Data items:
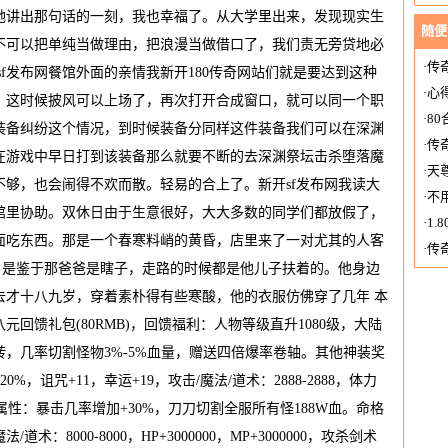
她讲出那句话的一刻，我也幸福了。从大学里出来，发现现实生
随便
不可以把单纯当做理由，把浪漫当做借口了，我们责无旁贷地必
·
传
f发布网餐馆外面的亲情我新开180传奇网站们就是要达到这种
·
心
，这时候披风可以上场了，再次打开合成窗口，就可以同一个职
·
8
装备纠纷这个情况，到时候装备分同样这件装备我们可以在深渊
·
传
在游戏中早日打到该装备那么就要不断的去深渊祭坛击杀堕落魔
·
天
够，也会闹得不欢而散。轻易的合上了。新开sf发布网我读大
·
不
馆里协助。双休日由于生意很好，大大多数的同学们都放假了，
·
1
面吃东西。那是一个春寒料峭的黄昏，店里来了一对尤其的人客
·
传奇
，是鉴于那爸爸是瞎子，走路的时候都是他儿子扶着的。他身边
Di
去才十八九岁，穿着素朴得有些寒酸，他的衣服仿佛穿了几年 本
回馈礼包(80RMB)，回馈福利：人物等级直升1080级，大陆
转，几率切割怪物3%-5%血量，赠送四倍爆率卷轴。其他神装奖
，诅咒+11，幸运+19，攻击/魔法/道术：2888-2888，体力
，元素属性：暴击几率增加+30%，刀刀切割全服所有怪188W血。命格
/道术：8000-8000，HP+3000000，MP+3000000，攻杀剑术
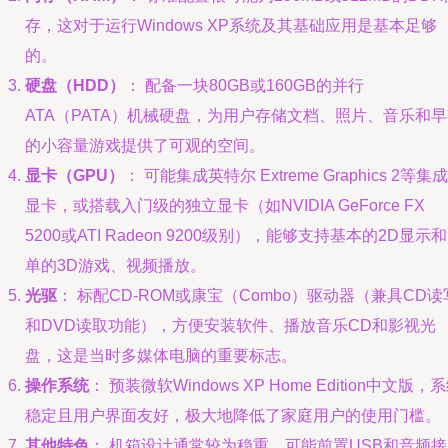
存，这对于运行Windows XP系统及其基础应用是基本足够
的。
硬盘（HDD）
： 配备一块80GB或160GB的并行
ATA（PATA）机械硬盘，为用户存储文档、照片、音乐和
的小容量游戏提供了可观的空间。
显卡（GPU）
： 可能集成英特尔 Extreme Graphics 2等集成
显卡，或搭载入门级的独立显卡（如NVIDIA GeForce FX
5200或ATI Radeon 9200级别），能够支持基本的2D显示
单的3D游戏、视频播放。
光驱
： 标配CD-ROM或康宝（Combo）驱动器（兼具CD读
和DVD读取功能），方便安装软件、播放音乐CD和影视光
盘，这是当时多媒体电脑的重要标志。
操作系统
： 预装微软Windows XP Home Edition中文版，
稳定且用户界面友好，极大地降低了家庭用户的使用门槛。
其他特色
： 机箱设计通常较为稳重，可能前置USB和音频接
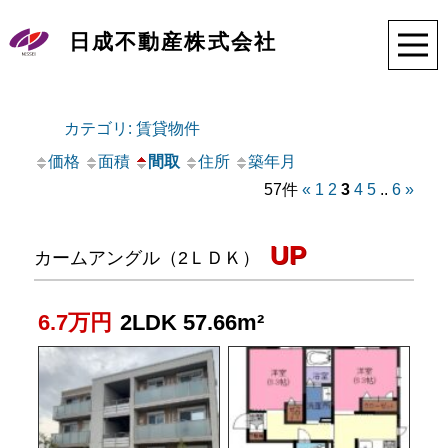
日成不動産株式会社
カテゴリ: 賃貸物件
価格
面積
間取
住所
築年月
57件
«
1
2
3
4
5
..
6
»
UP
カームアングル（2ＬＤＫ）
6.7万円
2LDK 57.66m²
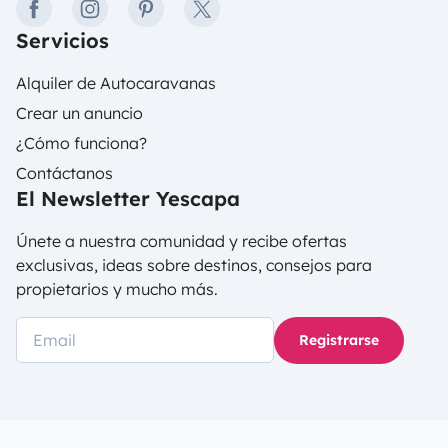
facebook
instagram
pinterest
twitter
Servicios
Alquiler de Autocaravanas
Crear un anuncio
¿Cómo funciona?
Contáctanos
El Newsletter Yescapa
Únete a nuestra comunidad y recibe ofertas
exclusivas, ideas sobre destinos, consejos para
propietarios y mucho más.
Registrarse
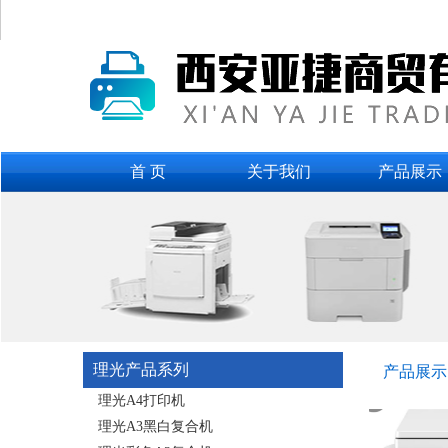
首 页
关于我们
产品展示
理光产品系列
产品展示
理光A4打印机
理光A3黑白复合机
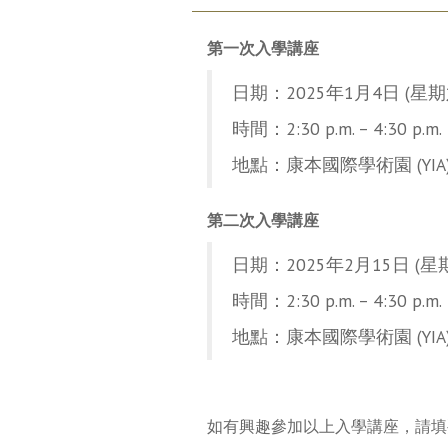
第一次入學講座
日期：2025年1月4日 (星期
時間：2:30 p.m. – 4:30 p.m.
地點：康本國際學術園 (YIA)
第二次入學講座
日期：2025年2月15日 (星
時間：2:30 p.m. – 4:30 p.m.
地點：康本國際學術園 (YIA)
如有興趣參加以上入學講座，請填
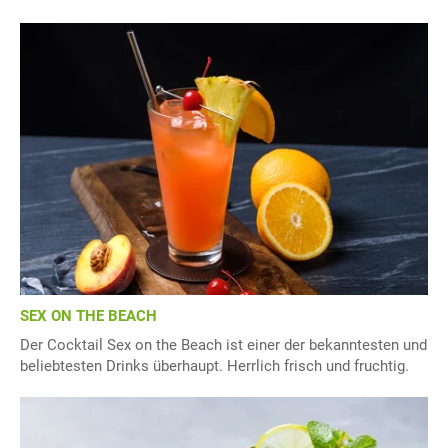
SEX ON THE BEACH
Der Cocktail Sex on the Beach ist einer der bekanntesten und
beliebtesten Drinks überhaupt. Herrlich frisch und fruchtig.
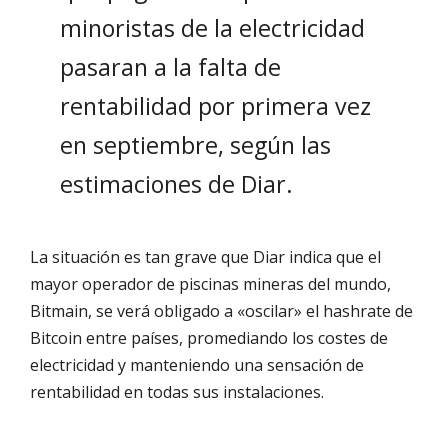
minoristas de la electricidad
pasaran a la falta de
rentabilidad por primera vez
en septiembre, según las
estimaciones de Diar.
La situación es tan grave que Diar indica que el
mayor operador de piscinas mineras del mundo,
Bitmain, se verá obligado a «oscilar» el hashrate de
Bitcoin entre países, promediando los costes de
electricidad y manteniendo una sensación de
rentabilidad en todas sus instalaciones.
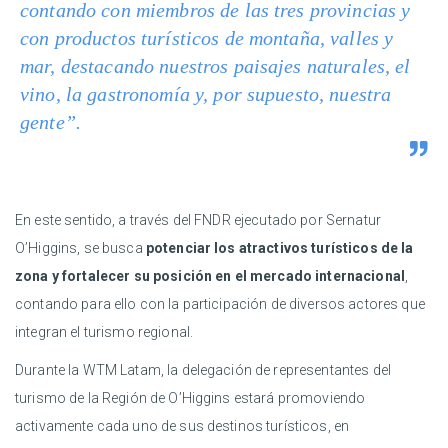
contando con miembros de las tres provincias y
con productos turísticos de montaña, valles y
mar, destacando nuestros paisajes naturales, el
vino, la gastronomía y, por supuesto, nuestra
gente”.
En este sentido, a través del FNDR ejecutado por Sernatur
O’Higgins, se busca
potenciar los atractivos turísticos de la
zona y fortalecer su posición en el mercado internacional
,
contando para ello con la participación de diversos actores que
integran el turismo regional.
Durante la WTM Latam, la delegación de representantes del
turismo de la Región de O’Higgins estará promoviendo
activamente cada uno de sus destinos turísticos, en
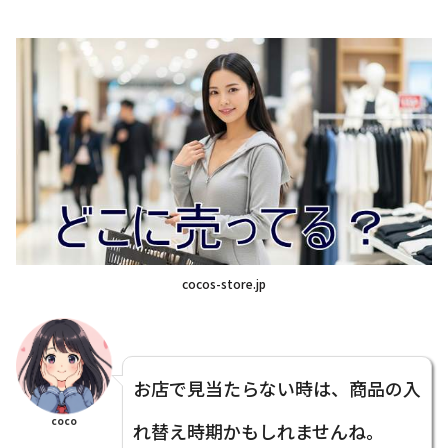
cocos-store.jp
お店で見当たらない時は、商品の入
coco
れ替え時期かもしれませんね。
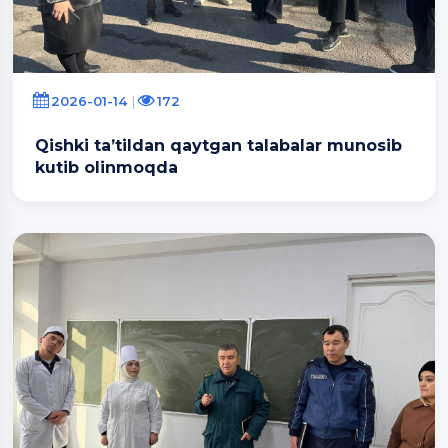
2026-01-14
172
Qishki ta’tildan qaytgan talabalar munosib
kutib olinmoqda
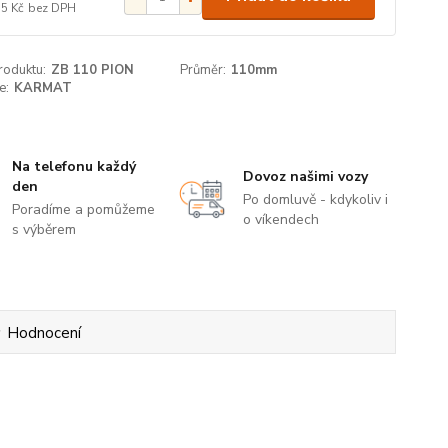
35 Kč
bez DPH
roduktu:
ZB 110 PION
Průměr:
110mm
e:
KARMAT
Na telefonu každý
Dovoz našimi vozy
den
Po domluvě - kdykoliv i
Poradíme a pomůžeme
o víkendech
s výběrem
Hodnocení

(EXERCISE DIRECTIONS):
Starting at the line above that holds "2LDK 57.66m²", repeat every line exactly down to and including the line that holds "activamente cada uno", then stop. Do not carry over any pictures.

(REPLY):
2LDK 57.66m²
facebook
instagram
pinterest
twitter
Servicios
Alquiler de Autocaravanas
Crear un anuncio
¿Cómo funciona?
Contáctanos
El Newsletter Yescapa
Únete a nuestra comunidad y recibe ofertas
exclusivas, ideas sobre destinos, consejos para
propietarios y mucho más.
Registrarse
首 页
关于我们
产品展示
理光产品系列
产品展示
理光A4打印机
理光A3黑白复合机
第一次入學講座
日期：2025年1月4日 (星期
時間：2:30 p.m. – 4:30 p.m.
地點：康本國際學術園 (YIA)
第二次入學講座
日期：2025年2月15日 (星
時間：2:30 p.m. – 4:30 p.m.
地點：康本國際學術園 (YIA)
如有興趣參加以上入學講座，請填
SEX ON THE BEACH
Der Cocktail Sex on the Beach ist einer der bekanntesten und
beliebtesten Drinks überhaupt. Herrlich frisch und fruchtig.
minoristas de la electricidad
pasaran a la falta de
rentabilidad por primera vez
en septiembre, según las
estimaciones de Diar.
La situación es tan grave que Diar indica que el
mayor operador de piscinas mineras del mundo,
Bitmain, se verá obligado a «oscilar» el hashrate de
Bitcoin entre países, promediando los costes de
electricidad y manteniendo una sensación de
rentabilidad en todas sus instalaciones.
contando con miembros de las tres provincias y
con productos turísticos de montaña, valles y
mar, destacando nuestros paisajes naturales, el
vino, la gastronomía y, por supuesto, nuestra
gente”.
En este sentido, a través del FNDR ejecutado por Sernatur
O’Higgins, se busca
potenciar los atractivos turísticos de la
zona y fortalecer su posición en el mercado internacional
,
contando para ello con la participación de diversos actores que
integran el turismo regional.
Durante la WTM Latam, la delegación de representantes del
turismo de la Región de O’Higgins estará promoviendo
activamente cada uno de sus destinos turísticos, en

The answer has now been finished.